String orderId= “20034568923546”;

message.setKeys(orderId);

3) log

If a message is sent successfully or fails, send Result and Key fields must be printed to print message logs.

4) send

Send indicates that the message is successfully sent if no exception is thrown. However, there are multiple states for successful sending, defined in sendResult.

SEND_OK: The message was sent successfully

FLUSH_DISK_TIMEOUT: flush_flush_timeout: the message is successfully sent, but the server flush times out. The message is entered into the server queue. In this case, the message is lost only when the server breaks down

FLUSH_SLAVE_TIMEOUT: the message is successfully sent but times out when the server synchronizes to the Slave. In this case, the message is entered into the server queue. In this case, the message is lost only when the server breaks down

SLAVE_NOT_AVAILABLE: Indicates that the message is sent successfully, but the slave is unavailable and the message has entered the server queue.
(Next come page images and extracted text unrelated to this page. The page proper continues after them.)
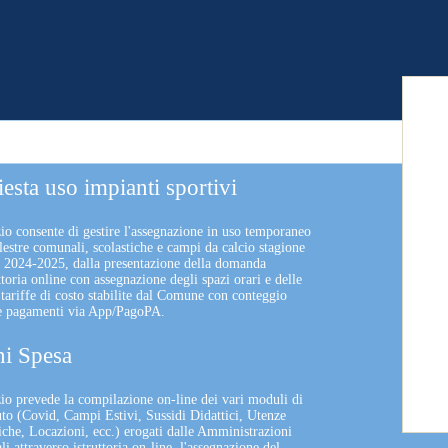
iesta uso impianti sportivi
zio consente di gestire l'assegnazione in uso temporaneo
lestre comunali, scolastiche e campi da calcio stagione
a 2024-2025, dalla presentazione della domanda
uttoria online con assegnazione degli spazi orari e delle
 tariffe di costo stabilite dal Comune con conteggio
 e pagamenti via App/PagoPA.
i Spesa
izio prevede la compilazione on-line dei vari moduli di
uto (Covid, Campi Estivi, Sussidi Didattici, Utenze
che, Locazioni, ecc.) erogati dalle Amministrazioni
 attraverso istruttoria on-line, l'assegnazione del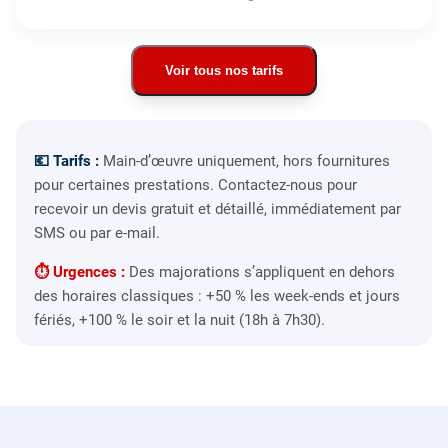
Voir tous nos tarifs
💶 Tarifs :
Main-d’œuvre uniquement, hors fournitures
pour certaines prestations. Contactez-nous pour
recevoir un devis gratuit et détaillé, immédiatement par
SMS ou par e-mail.
⏱ Urgences :
Des majorations s’appliquent en dehors
des horaires classiques : +50 % les week-ends et jours
fériés, +100 % le soir et la nuit (18h à 7h30).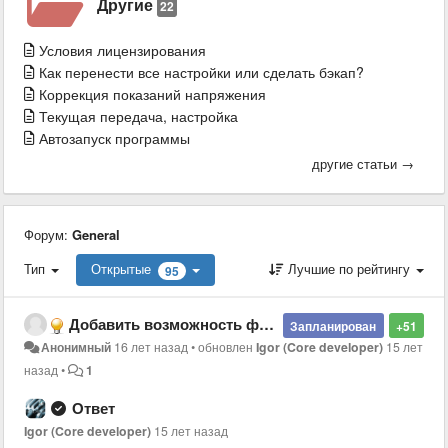
Другие
22
Условия лицензирования
Как перенести все настройки или сделать бэкап?
Коррекция показаний напряжения
Текущая передача, настройка
Автозапуск программы
другие статьи →
Форум:
General
Тип
Открытые
Лучшие по рейтингу
95
Добавить возможность формирования пользовательского экрана - Allow user to configure screen with custom sensors
Запланирован
+51
Анонимный
16 лет назад
•
обновлен
Igor (Core developer)
15 лет
назад
•
1
Ответ
Igor (Core developer)
15 лет назад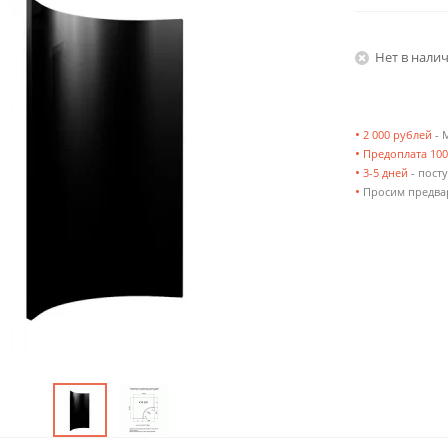
Нет в нали
•
2 000 рублей
- 
•
Предоплата 10
•
3-5 дней
- посту
•
Просим предвар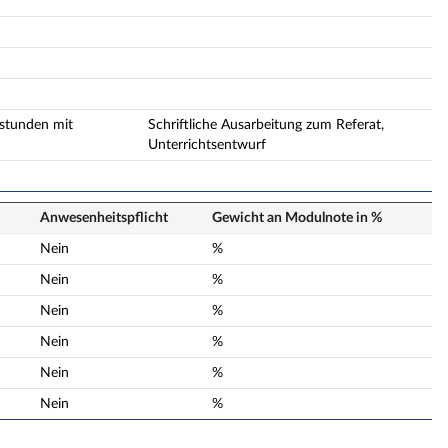
sstunden mit
Schriftliche Ausarbeitung zum Referat,
Unterrichtsentwurf
Anwesenheits­pflicht
Gewicht an Modulnote in %
Nein
%
Nein
%
Nein
%
Nein
%
Nein
%
Nein
%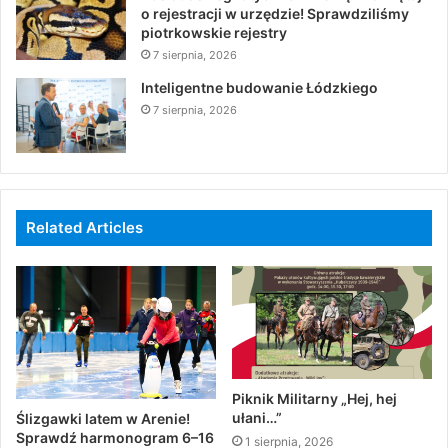
o rejestracji w urzędzie! Sprawdziliśmy
piotrkowskie rejestry
7 sierpnia, 2026
Inteligentne budowanie Łódzkiego
7 sierpnia, 2026
Related Articles
Piknik Militarny „Hej, hej
ułani…”
Ślizgawki latem w Arenie!
Sprawdź harmonogram 6–16
1 sierpnia, 2026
In this case, the message is lost only when the server breaks down

2. Consumer

1) power, etc

RocketMQ uses a message primitive that is At Least Once, so the consumer may receive the same message more than Once and it is important to be idempotent.

2) log

Log consumption for later fault locating.

3) Buy in bulk

Try to use the batch consumption mode, which can greatly improve the consumption throughput.